[Collection entries]
________

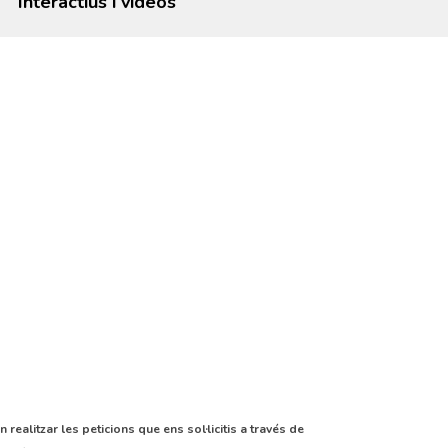
Interactius i vídeos
realitzar les peticions que ens sol·licitis a través de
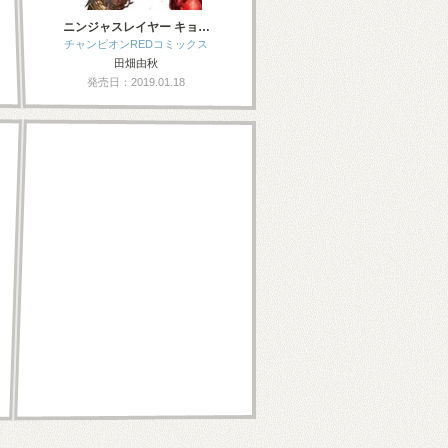
ニンジャスレイヤー キョ…
チャンピオンREDコミックス
田畑由秋
発売日：2019.01.18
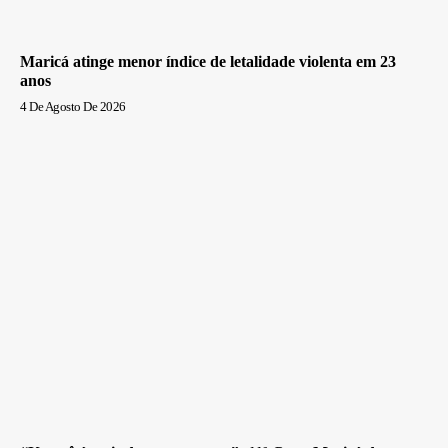
Maricá atinge menor índice de letalidade violenta em 23
anos
4 De Agosto De 2026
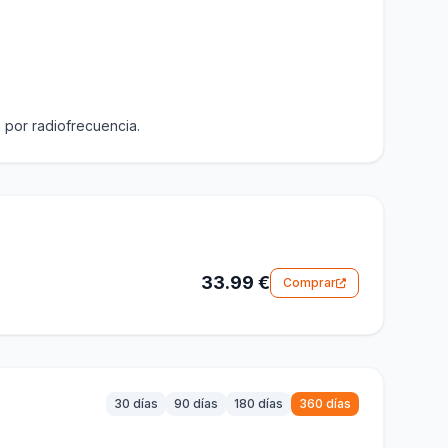
 por radiofrecuencia.
33.99 €
Comprar
30 días
90 días
180 días
360 días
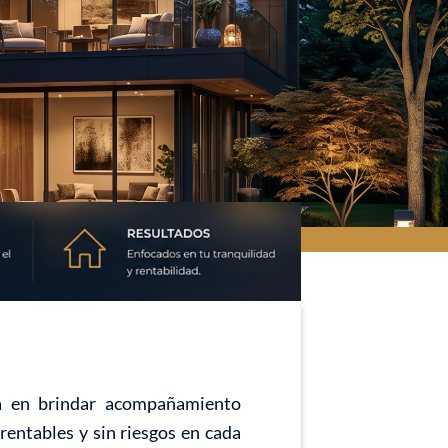
da en brindar acompañamiento
rentables y sin riesgos en cada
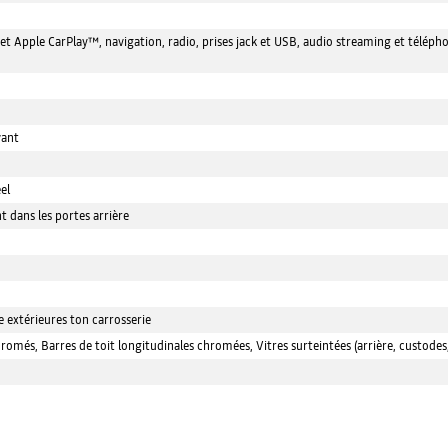
et Apple CarPlay™, navigation, radio, prises jack et USB, audio streaming et télé
vant
el
 dans les portes arrière
 extérieures ton carrosserie
hromés, Barres de toit longitudinales chromées, Vitres surteintées (arrière, custo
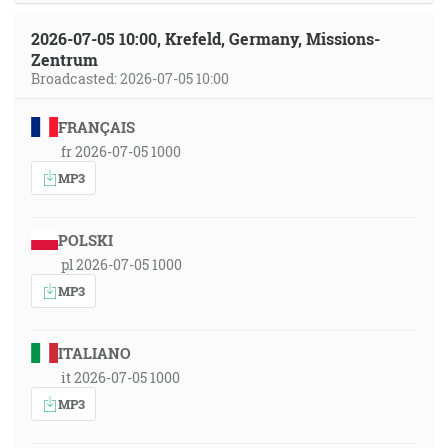
2026-07-05 10:00, Krefeld, Germany, Missions-
Zentrum
Broadcasted: 2026-07-05 10:00
FRANÇAIS
fr 2026-07-05 1000
MP3
POLSKI
pl 2026-07-05 1000
MP3
ITALIANO
it 2026-07-05 1000
MP3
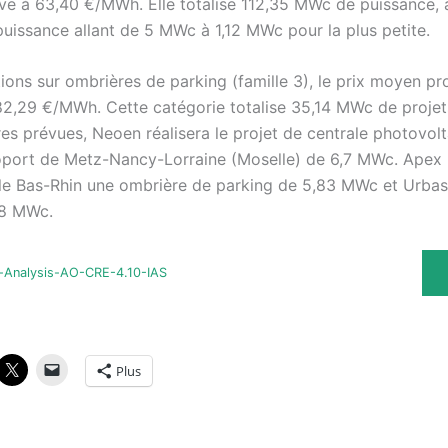
ève à 63,40 €/MWh. Elle totalise 112,35 MWc de puissance,
puissance allant de 5 MWc à 1,12 MWc pour la plus petite.
ations sur ombrières de parking (famille 3), le prix moyen p
82,29 €/MWh. Cette catégorie totalise 35,14 MWc de projets
s prévues, Neoen réalisera le projet de centrale photovolt
roport de Metz-Nancy-Lorraine (Moselle) de 6,7 MWc. Apex
 le Bas-Rhin une ombrière de parking de 5,83 MWc et Urbas
28 MWc.
n-Analysis-AO-CRE-4.10-IAS
Plus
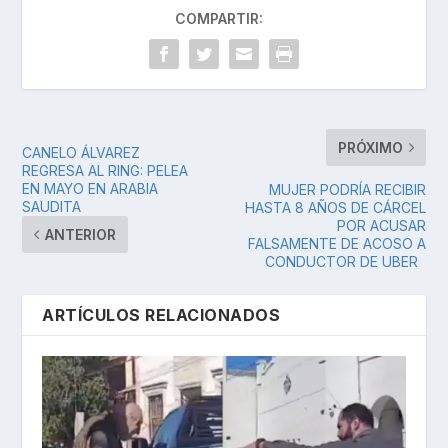
COMPARTIR:
PRÓXIMO
CANELO ÁLVAREZ
REGRESA AL RING: PELEA
EN MAYO EN ARABIA
MUJER PODRÍA RECIBIR
SAUDITA
HASTA 8 AÑOS DE CÁRCEL
POR ACUSAR
ANTERIOR
FALSAMENTE DE ACOSO A
CONDUCTOR DE UBER
ARTÍCULOS RELACIONADOS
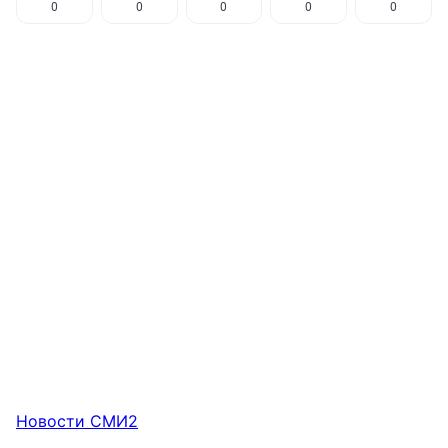
0
0
0
0
0
Новости СМИ2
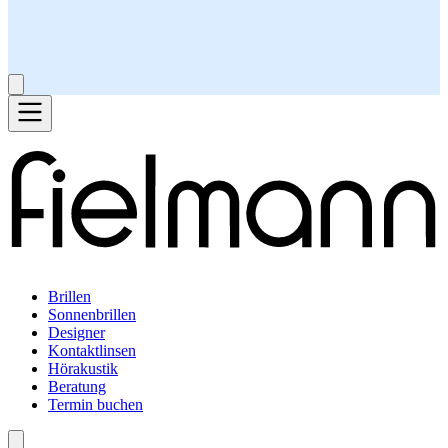
Brillen
Sonnenbrillen
Designer
Kontaktlinsen
Hörakustik
Beratung
Termin buchen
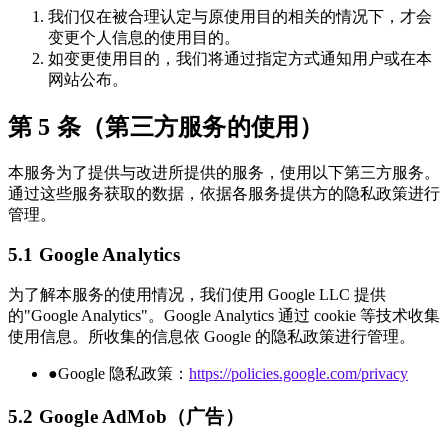
我们仅在被合理认定与原使用目的相关的情况下，才会
变更个人信息的使用目的。
如变更使用目的，我们将通过指定方式通知用户或在本
网站公布。
第 5 条（第三方服务的使用）
本服务为了提供与改进所提供的服务，使用以下第三方服务。
通过这些服务获取的数据，依据各服务提供方的隐私政策进行
管理。
5.1 Google Analytics
为了解本服务的使用情况，我们使用 Google LLC 提供
的"Google Analytics"。Google Analytics 通过 cookie 等技术收集
使用信息。所收集的信息依 Google 的隐私政策进行管理。
●
Google 隐私政策：
https://policies.google.com/privacy
5.2 Google AdMob（广告）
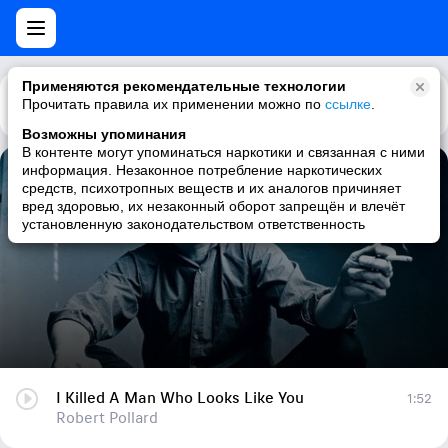
Применяются рекомендательные технологии
Прочитать правила их применении можно по
Каталог
Рекомендации
ссылке
.
Возможны упоминания
В контенте могут упоминаться наркотики и связанная с ними
информация. Незаконное потребление наркотических
I Killed A Man Who Looks Like You
средств, психотропных веществ и их аналогов причиняет
вред здоровью, их незаконный оборот запрещён и влечёт
Robert Pollard
установленную законодательством ответственность
I Killed A Man Who Looks Like You
1:52
Robert Pollard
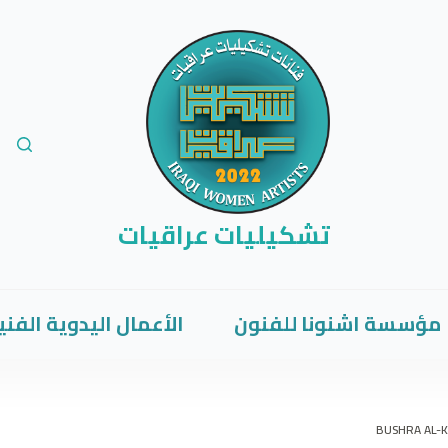
تشكيليات عراقيات
مؤسسة اشنونا للفنون
الأعمال اليدوية الفني
BUSHRA AL-K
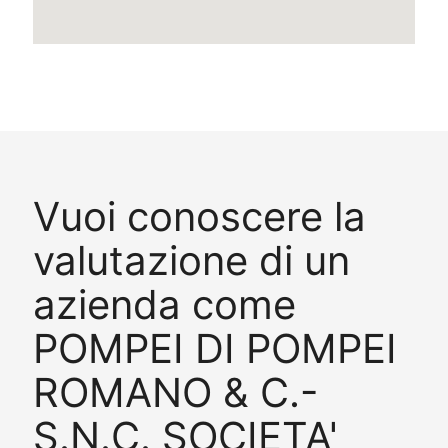
Vuoi conoscere la
valutazione di un
azienda come
POMPEI DI POMPEI
ROMANO & C.-
S.N.C. SOCIETA'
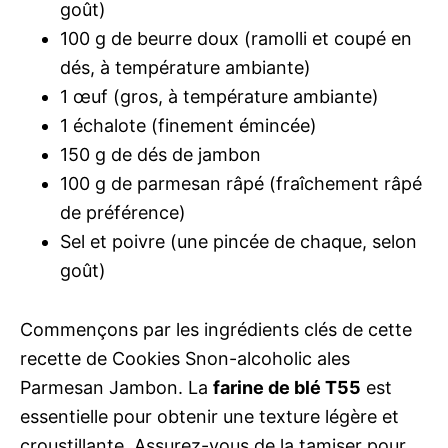
goût)
100 g de beurre doux (ramolli et coupé en
dés, à température ambiante)
1 œuf (gros, à température ambiante)
1 échalote (finement émincée)
150 g de dés de jambon
100 g de parmesan râpé (fraîchement râpé
de préférence)
Sel et poivre (une pincée de chaque, selon
goût)
Commençons par les ingrédients clés de cette
recette de Cookies Snon-alcoholic ales
Parmesan Jambon. La
farine de blé T55
est
essentielle pour obtenir une texture légère et
croustillante. Assurez-vous de la tamiser pour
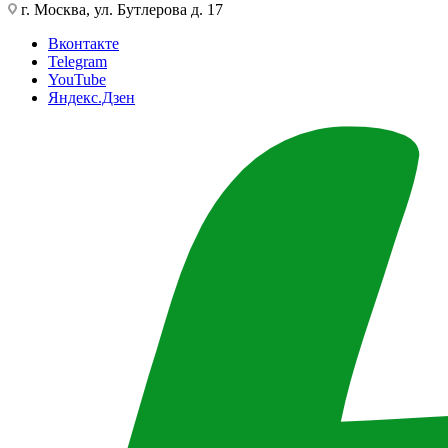
г. Москва, ул. Бутлерова д. 17
Вконтакте
Telegram
YouTube
Яндекс.Дзен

________

Your task is to return every entry exactly as it was written, with the pictures removed.

- [SOLUTION TO THE EXERCISE]:
Interactius i vídeos
realitzar les peticions que ens sol·licitis a través de
ニンジャスレイヤー キョ…
チャンピオンREDコミックス
田畑由秋
発売日：2019.01.18
Maricá atinge menor índice de letalidade violenta em 23
anos
4 De Agosto De 2026
 por radiofrecuencia.
33.99 €
Comprar
30 días
90 días
180 días
360 días
da en brindar acompañamiento
rentables y sin riesgos en cada
et Apple CarPlay™, navigation, radio, prises jack et USB, audio streaming et télé
vant
el
 dans les portes arrière
 extérieures ton carrosserie
hromés, Barres de toit longitudinales chromées, Vitres surteintées (arrière, custo
2026-07-05 10:00, Krefeld, Germany, Missions-
Zentrum
Broadcasted: 2026-07-05 10:00
FRANÇAIS
fr 2026-07-05 1000
MP3
POLSKI
pl 2026-07-05 1000
MP3
ITALIANO
it 2026-07-05 1000
MP3
ève à 63,40 €/MWh. Elle totalise 112,35 MWc de puissance,
puissance allant de 5 MWc à 1,12 MWc pour la plus petite.
ations sur ombrières de parking (famille 3), le prix moyen p
82,29 €/MWh. Cette catégorie totalise 35,14 MWc de projets
s prévues, Neoen réalisera le projet de centrale photovolt
roport de Metz-Nancy-Lorraine (Moselle) de 6,7 MWc. Apex
 le Bas-Rhin une ombrière de parking de 5,83 MWc et Urbas
28 MWc.
n-Analysis-AO-CRE-4.10-IAS
Plus
COMPARTIR:
PRÓXIMO
CANELO ÁLVAREZ
REGRESA AL RING: PELEA
EN MAYO EN ARABIA
MUJER PODRÍA RECIBIR
SAUDITA
HASTA 8 AÑOS DE CÁRCEL
POR ACUSAR
ANTERIOR
FALSAMENTE DE ACOSO A
CONDUCTOR DE UBER
ARTÍCULOS RELACIONADOS
0
0
0
0
0
Новости СМИ2
Brillen
Sonnenbrillen
Designer
Kontaktlinsen
Hörakustik
Beratung
Termin buchen
我们仅在被合理认定与原使用目的相关的情况下，才会
变更个人信息的使用目的。
如变更使用目的，我们将通过指定方式通知用户或在本
网站公布。
第 5 条（第三方服务的使用）
本服务为了提供与改进所提供的服务，使用以下第三方服务。
通过这些服务获取的数据，依据各服务提供方的隐私政策进行
管理。
5.1 Google Analytics
为了解本服务的使用情况，我们使用 Google LLC 提供
的"Google Analytics"。Google Analytics 通过 cookie 等技术收集
使用信息。所收集的信息依 Google 的隐私政策进行管理。
●
Google 隐私政策：
https://policies.google.com/privacy
5.2 Google AdMob（广告）
Применяются рекомендательные технологии
Прочитать правила их применении можно по
Каталог
Рекомендации
ссылке
.
Возможны упоминания
В контенте могут упоминаться наркотики и связанная с ними
информация. Незаконное потребление наркотических
I Killed A Man Who Looks Like You
средств, психотропных веществ и их аналогов причиняет
вред здоровью, их незаконный оборот запрещён и влечёт
Robert Pollard
установленную законодательством ответственность
I Killed A Man Who Looks Like You
1:52
Robert Pollard
تشكيليات عراقيات
مؤسسة اشنونا للفنون
الأعمال اليدوية الفني
BUSHRA AL-K
Vuoi conoscere la
valutazione di un
azienda come
POMPEI DI POMPEI
ROMANO & C.-
S.N.C. SOCIETA'
goût)
100 g de beurre doux (ramolli et coupé en
dés, à température ambiante)
1 œuf (gros, à température ambiante)
1 échalote (finement émincée)
150 g de dés de jambon
100 g de parmesan râpé (fraîchement râpé
de préférence)
Sel et poivre (une pincée de chaque, selon
goût)
Commençons par les ingrédients clés de cette
recette de Cookies Snon-alcoholic ales
Parmesan Jambon. La
farine de blé T55
est
essentielle pour obtenir une texture légère et
croustillante. Assurez-vous de la tamiser pour
г. Москва, ул. Бутлерова д. 17
Вконтакте
Telegram
YouTube
Яндекс.Дзен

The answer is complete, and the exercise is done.